As “preocupações espirituais” de Van Morrison sempre estiveram em primeiríssimo plano em sua carreira, relegando todo o resto a um status secundário. Fama, grana e groupies nunca pareceram dizer muita coisa para ele. Valia muito mais a pena “esquadrinhar o trabalho de místicos, videntes e poetas em busca de pistas” que apontassem para o tal do Éden perdido – como nota muito bem Simon Reynolds. Em suas músicas o ouvimos sailing into the mystic e “procurando por algum tipo de fé que lhe permita sentir-se em paz onde estiver”.

Essas temáticas ditas “místicas” não estão presentes somente neste álbum, mas impregnam e atravessam toda a discografia do cantor no anos 70, como comenta Simon Reynolds: “Seus álbuns de meados dos anos 70 são atormentados por um sonho com a Caledônia, ‘uma terra antiga, que soa como um lar para ele, uma terra onde seus ancestrais começaram tudo de novo e onde gaitas de fole deram à luz o blues’, nas palavras de M. Mark. A Caledônia tem a mesma função mística na cosmologia de Morrison que Sião ou a Áfria tem para os rastafáris ou a ‘velha terra dourada’ tem para a Incredible String Band: é um reino afortunado, onde a inimizade foi abolida e todos os homens são irmãos.”

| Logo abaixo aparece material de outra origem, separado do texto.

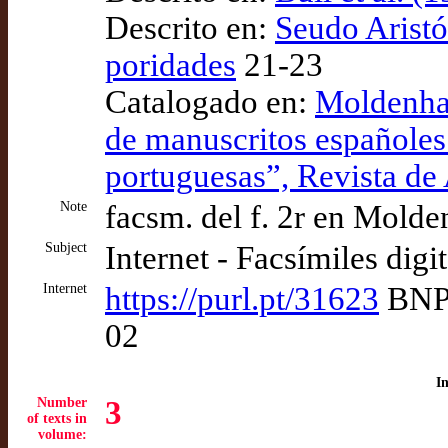
Descrito en:
Seudo Aristót
poridades
21-23
Catalogado en:
Moldenhau
de manuscritos españoles 
portuguesas”, Revista de
Note
facsm. del f. 2r en Molde
Subject
Internet - Facsímiles digi
Internet
https://purl.pt/31623
BNP 
02
I
Number
3
of texts in
volume:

O sucesso comercial não veio, até porque Astral Weeks era um disco excessivamente contemplativo, intenso e original para que pudesse ser tocado para vastas multidões (com exceção de canções mais palatáveis e radiáveis como “Sweet Thing” e “The Way Young Lovers Do”). Mas a gravadora Warner sempre considerou Van Morrison como um artista de longo prazo, que teria uma longa carreira ao invés de um compositor de singles explosivos. Era apenas o começo de uma brilhante, longa e prolífica carreira com um disco impressionista, fascinante, hipnótico, mesmerizing...

Mais que um disco, Astral Weeks é quase um documento de uma viagem mística, de uma jornada astral em domínios bem acima da terra... O som que faz uma alma em peregrinação por vários estágios do espírito, buscando a salvação, penando e gemendo por ela... O que faz com que Astral Weeks seja um álbum tão especial, tão peculiar e tão atemporal na história da música é essa espécie de halo de luz que parece circundá-lo. Se um disco pudesse ser um anjo com uma auréola dourada reluzente sobre a cabeça, esse disco seria Astral Weeks.